SUPPLIED MATERIAL:
=== Section Start ===
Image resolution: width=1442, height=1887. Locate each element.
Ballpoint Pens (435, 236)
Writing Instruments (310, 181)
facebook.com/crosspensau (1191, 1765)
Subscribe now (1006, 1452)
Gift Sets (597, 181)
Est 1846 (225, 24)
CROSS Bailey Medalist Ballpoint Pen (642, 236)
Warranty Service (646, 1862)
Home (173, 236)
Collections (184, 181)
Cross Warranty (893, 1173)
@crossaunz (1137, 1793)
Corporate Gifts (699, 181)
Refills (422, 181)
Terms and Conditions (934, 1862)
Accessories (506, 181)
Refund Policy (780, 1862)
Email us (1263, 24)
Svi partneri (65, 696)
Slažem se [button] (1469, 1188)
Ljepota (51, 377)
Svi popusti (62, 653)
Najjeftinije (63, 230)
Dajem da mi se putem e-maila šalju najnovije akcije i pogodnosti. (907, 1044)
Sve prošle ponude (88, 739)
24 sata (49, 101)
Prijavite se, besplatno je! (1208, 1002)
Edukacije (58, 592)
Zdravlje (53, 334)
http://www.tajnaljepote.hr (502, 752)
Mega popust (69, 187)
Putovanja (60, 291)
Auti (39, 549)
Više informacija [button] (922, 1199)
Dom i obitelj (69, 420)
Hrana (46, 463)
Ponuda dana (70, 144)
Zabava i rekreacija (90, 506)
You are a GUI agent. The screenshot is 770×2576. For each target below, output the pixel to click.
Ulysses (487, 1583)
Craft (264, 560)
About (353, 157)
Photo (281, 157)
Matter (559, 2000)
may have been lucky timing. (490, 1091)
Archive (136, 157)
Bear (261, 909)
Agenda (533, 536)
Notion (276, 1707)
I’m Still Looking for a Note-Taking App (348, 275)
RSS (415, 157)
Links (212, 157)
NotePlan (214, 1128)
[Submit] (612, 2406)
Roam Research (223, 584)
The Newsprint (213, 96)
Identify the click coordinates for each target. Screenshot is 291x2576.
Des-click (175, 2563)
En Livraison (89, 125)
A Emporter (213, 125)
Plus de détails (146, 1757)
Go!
=== Section End ===
YOUR ASSIGNMENT: Among the lines of the material above, find those with the word "button". Copy each one.

SOLUTION:
Slažem se [button] (1469, 1188)
Više informacija [button] (922, 1199)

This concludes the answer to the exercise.